Ausweis- und 2G-Nachweispflicht
Seit 11.1.22 sind Einzelhändler aufgrund der neuerlich aktualisierten Covid19-Maßnahmenverordnung verpflichtet, von Kundinnen und Kunden einen Nachweis der Impfung oder Genesung zu verlangen – spätestens an der Kassa. Bei dieser Kontrolle ist auch ein Lichtbildausweis vorzuweisen. Es gibt noch zahlreiche Unsicherheiten, die allesamt nicht ausgeräumt sind. So ist es beispielsweise fraglich, wie in Einkaufszentren vorgegangen wird, in denen auch Produkte des täglichen Bedarfs verkauft werden oder etwa in Fahrradgeschäften, in denen auch eine Werkstatt vorhanden ist, deren Inanspruchnahme ja von der 2G-Regel ausgenommen ist. Offiziell verlautet wird ein schon am ersten Tag großteils reibungsloser Ablauf, die ersten Eindrücke, die der Redaktion vorliegen, zeichnen aber ein anderes, eher chaotisches Bild.
Kippt die Impfpflicht?
Eine Flut von meist kritischen bis ablehnenden Stellungnahmen zu den beiden Vorlagen zum Impfpflichtgesetz (insgesamt über 185.000, davon etwas mehr als 106.000 zur Regierungsvorlage und knapp 80.000 zum schwarz-grünen Initiativantrag) zeigt die Brisanz des Themas und die Betroffenheit der Bevölkerung. Von Regierungsseite spricht man von einer Fülle gleichlautender Stellungnahmen und will am Gesetz mit leichten Adaptierungen festhalten. Fundierte Äußerungen wie jene von Martin Sprenger, Madeleine Petrovic, der Verwaltungsrichter oder von Verfassungsjuristen sollen offenbar übergangen werden. Zuletzt forderte auch der Epidemiologe Gerald Gartlehner ein Überdenken der Impfpflicht (wir haben in der Vorwoche berichtet), auch der Infektiologe Herwig Kolleritsch plädierte vor kurzem in der ZiB2 zumindest für eine Verschiebung auf Ende Mai. Zudem regt sich in den Reihen der Grünen (auch hier haben wir in der Vorwoche berichtet) und der SPÖ, hier vor allem aus dem Burgenland, aus Salzburg und Tirol weiterer Widerstand gegen die geplante Maßnahme.

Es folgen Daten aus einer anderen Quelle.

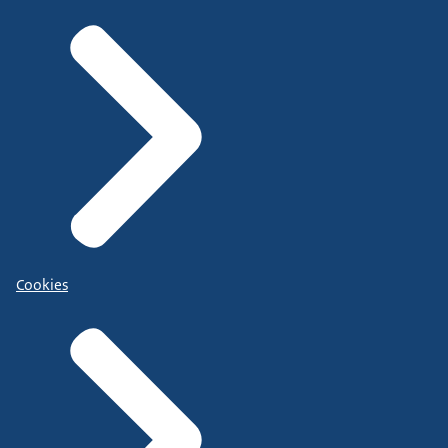
Cookies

Impfpflicht verfassungswidrig?
Auch die Salzburger Verfassungsjuristen Reinhard Klaushofer und Benjamin Kneihs haben sich laut orf.at intensiv mit dem Gesetzesentwurf der Bundesregierung auseinander gesetzt. Sie kritisieren unter anderem, dass die Pflicht auf einem Lebensalter von 14 Jahren gelte, denn Kinder und Jugendliche genössen juristisch gesehen einen besonderen Schutz. Zudem würden „Off-label-Anwendungen“ wie etwa die Booster-Impfungen von Kindern im vorliegenden Gesetzesentwurf aber auch die Kreuz-Impfungen nicht ausgenommen. Verfassungsrechtler Kneihs dazu: „Wenn ich zwei Impfungen mit Astra-Zeneca bekommen habe, und das wird gar nicht mehr angeboten. Und ich muss eine dritte Impfung nachweisen, dann bin ich gezwungen, eine Off-Label-Impfung machen zu lassen. Wir beurteilen nicht, ob die nun gut oder schlecht ist. Sie ist arzneimittelrechtlich aber nicht zugelassen. Daher kann man die Menschen aus unserer Sicht auch nicht zwingen.” Auch sei eine Aushebelung des gesetzgebenden Parlaments durch die im Gesetz vorgesehene „Verordnungsermächtigung“ für den Gesundheitsminister „verfassungsrechtlich nicht haltbar”, betonen beide. Und: „Wenn die Impfung nicht mehr geeignet ist, um nötigen Schutz herzustellen, dann wäre die Impfpflicht verfassungswidrig. Wenn sie nicht mehr erforderlich ist, weil das Virus so harmlos wird, dann wäre sie auch verfassungswidrig. Und wenn der Nutzen im Verhältnis zur Schwere des Eingriffes außer Verhältnis gerät, dann würde die Pflicht auch verfassungswidrig.”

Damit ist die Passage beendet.